Andrew J Nusca wonders out loud over Apple’s claim that a successful launch for iPad in the US is behind the delay to international shipments. Noting that anecdotally, there isn’t a shortage in US stores, he adds:
“The first issue is that it’s unclear that there truly is overwhelming demand for the iPad — enough that it exceeded Apple’s internal estimates and, by extension, tapped out its supply chain.I strongly doubt Apple gave itself too aggressive targets.

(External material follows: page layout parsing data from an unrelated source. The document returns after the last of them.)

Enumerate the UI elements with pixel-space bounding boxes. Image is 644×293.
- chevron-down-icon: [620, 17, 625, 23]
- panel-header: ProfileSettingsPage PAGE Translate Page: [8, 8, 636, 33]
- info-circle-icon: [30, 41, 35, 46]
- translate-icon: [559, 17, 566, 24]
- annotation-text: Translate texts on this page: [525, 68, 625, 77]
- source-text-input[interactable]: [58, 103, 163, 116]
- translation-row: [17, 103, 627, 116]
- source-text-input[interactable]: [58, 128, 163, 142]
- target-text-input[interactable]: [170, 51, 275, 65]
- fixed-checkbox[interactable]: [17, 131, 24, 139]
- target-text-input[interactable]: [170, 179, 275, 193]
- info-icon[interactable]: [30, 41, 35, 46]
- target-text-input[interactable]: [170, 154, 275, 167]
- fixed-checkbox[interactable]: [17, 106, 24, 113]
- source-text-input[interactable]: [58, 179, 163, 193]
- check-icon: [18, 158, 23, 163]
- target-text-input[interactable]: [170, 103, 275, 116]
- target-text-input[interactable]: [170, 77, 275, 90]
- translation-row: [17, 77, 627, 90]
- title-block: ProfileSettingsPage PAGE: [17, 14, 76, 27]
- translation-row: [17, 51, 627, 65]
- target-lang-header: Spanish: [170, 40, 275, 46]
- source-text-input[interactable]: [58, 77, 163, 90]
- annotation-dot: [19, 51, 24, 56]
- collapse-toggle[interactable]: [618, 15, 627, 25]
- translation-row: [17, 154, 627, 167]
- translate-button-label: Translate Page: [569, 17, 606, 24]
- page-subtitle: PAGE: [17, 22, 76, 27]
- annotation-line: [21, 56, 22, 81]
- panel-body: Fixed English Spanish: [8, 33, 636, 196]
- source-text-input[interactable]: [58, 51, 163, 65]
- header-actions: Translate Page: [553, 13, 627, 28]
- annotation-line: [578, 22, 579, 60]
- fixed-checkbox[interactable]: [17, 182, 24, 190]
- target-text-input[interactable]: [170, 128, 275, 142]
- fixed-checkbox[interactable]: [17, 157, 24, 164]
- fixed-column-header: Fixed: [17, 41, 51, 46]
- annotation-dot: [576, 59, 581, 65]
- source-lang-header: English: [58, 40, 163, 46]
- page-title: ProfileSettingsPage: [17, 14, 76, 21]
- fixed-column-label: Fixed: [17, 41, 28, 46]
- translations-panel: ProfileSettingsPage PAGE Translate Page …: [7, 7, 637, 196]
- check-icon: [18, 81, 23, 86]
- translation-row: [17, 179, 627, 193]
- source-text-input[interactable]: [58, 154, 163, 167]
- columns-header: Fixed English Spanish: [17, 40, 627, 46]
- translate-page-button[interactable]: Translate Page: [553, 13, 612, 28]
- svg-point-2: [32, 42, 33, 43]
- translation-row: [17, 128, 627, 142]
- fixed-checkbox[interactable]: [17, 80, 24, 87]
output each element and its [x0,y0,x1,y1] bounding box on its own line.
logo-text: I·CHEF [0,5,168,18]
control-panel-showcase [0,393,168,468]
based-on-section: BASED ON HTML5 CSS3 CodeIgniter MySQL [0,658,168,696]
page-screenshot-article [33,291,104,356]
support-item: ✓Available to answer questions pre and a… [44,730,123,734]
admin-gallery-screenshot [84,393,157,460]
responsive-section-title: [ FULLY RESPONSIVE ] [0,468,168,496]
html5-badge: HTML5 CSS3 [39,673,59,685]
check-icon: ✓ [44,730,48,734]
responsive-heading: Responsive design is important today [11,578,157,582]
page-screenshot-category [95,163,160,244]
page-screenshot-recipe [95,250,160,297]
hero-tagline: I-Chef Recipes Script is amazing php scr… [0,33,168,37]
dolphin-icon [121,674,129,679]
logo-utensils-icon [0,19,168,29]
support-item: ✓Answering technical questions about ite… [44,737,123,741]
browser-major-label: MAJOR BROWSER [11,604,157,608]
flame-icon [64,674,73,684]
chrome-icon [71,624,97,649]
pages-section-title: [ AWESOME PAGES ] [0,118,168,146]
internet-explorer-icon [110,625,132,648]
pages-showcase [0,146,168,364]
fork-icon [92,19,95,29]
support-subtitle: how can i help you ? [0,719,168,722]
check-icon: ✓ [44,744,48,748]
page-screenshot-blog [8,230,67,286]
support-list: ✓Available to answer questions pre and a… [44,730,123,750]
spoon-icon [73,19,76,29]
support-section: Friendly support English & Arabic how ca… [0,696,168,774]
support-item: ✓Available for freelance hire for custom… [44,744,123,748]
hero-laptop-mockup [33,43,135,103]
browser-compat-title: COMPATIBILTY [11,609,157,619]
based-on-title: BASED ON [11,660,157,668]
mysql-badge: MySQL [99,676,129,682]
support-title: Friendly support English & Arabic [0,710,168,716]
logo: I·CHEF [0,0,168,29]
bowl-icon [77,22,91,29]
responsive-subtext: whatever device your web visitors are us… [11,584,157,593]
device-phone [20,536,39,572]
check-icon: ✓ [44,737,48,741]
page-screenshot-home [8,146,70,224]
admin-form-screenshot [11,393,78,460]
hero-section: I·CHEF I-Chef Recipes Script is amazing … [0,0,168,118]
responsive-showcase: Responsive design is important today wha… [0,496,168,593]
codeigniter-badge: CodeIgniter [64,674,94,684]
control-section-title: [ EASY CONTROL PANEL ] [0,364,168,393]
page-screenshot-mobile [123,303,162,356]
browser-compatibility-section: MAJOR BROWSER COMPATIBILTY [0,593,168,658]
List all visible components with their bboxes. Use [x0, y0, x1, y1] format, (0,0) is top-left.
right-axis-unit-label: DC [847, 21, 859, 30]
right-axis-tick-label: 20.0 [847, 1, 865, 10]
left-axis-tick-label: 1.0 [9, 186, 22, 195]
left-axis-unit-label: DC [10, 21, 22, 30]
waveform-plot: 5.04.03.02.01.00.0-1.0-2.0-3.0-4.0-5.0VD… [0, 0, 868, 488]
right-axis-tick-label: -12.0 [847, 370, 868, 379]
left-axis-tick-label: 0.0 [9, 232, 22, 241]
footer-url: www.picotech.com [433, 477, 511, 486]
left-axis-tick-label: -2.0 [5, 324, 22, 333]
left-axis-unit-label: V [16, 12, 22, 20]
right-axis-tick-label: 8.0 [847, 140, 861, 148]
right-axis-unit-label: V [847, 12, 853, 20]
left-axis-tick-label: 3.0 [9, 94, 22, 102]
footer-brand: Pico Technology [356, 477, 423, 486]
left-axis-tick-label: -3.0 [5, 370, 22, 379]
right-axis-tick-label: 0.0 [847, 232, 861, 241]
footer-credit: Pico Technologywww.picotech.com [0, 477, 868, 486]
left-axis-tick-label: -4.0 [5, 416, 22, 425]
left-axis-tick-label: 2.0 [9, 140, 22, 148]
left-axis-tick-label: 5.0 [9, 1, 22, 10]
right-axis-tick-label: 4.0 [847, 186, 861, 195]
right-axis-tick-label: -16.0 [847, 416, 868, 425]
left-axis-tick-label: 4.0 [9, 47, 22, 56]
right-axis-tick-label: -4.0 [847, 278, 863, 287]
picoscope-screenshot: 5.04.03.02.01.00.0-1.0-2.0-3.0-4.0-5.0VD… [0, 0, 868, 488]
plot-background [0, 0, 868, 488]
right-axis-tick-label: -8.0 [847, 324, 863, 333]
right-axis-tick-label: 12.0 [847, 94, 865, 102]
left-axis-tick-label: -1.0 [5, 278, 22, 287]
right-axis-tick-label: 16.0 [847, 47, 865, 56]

What this appears to me is that it is having supply chain issues and can’t meet existing demand — which may very well be below internal targets for the device.”
First, it’s worth noting that Apple’s definition of “delivered” means “delivered into the channel”, not “bought by customers”. So it’s entirely possible that it has iPads sitting on shelves in the US – those are “delivered” product.
But secondly, I think Andrew is correct about this being supply-chain problems – and my gut feeling is that it’s connected to the availability of the 3G model, which still hasn’t been released in the US.
Apple has always planned to release the 3G and WiFi-only models at the same time outside the US – late April. This, not by coincidence, was also the date for the release of the 3G model in the US.
What, though, if supplies of the 3G model were more constrained than Apple had predicted? In order to hit that late-April date in the US, Apple would either have to split the launches of iPad outside the US, shipping WiFi first then 3G, or delay the entire international launch.
The second option makes more sense than the first. Splitting the releases outside the US reduces the opportunity to maximise the effectiveness of the marketing expenditure on a per-country basis.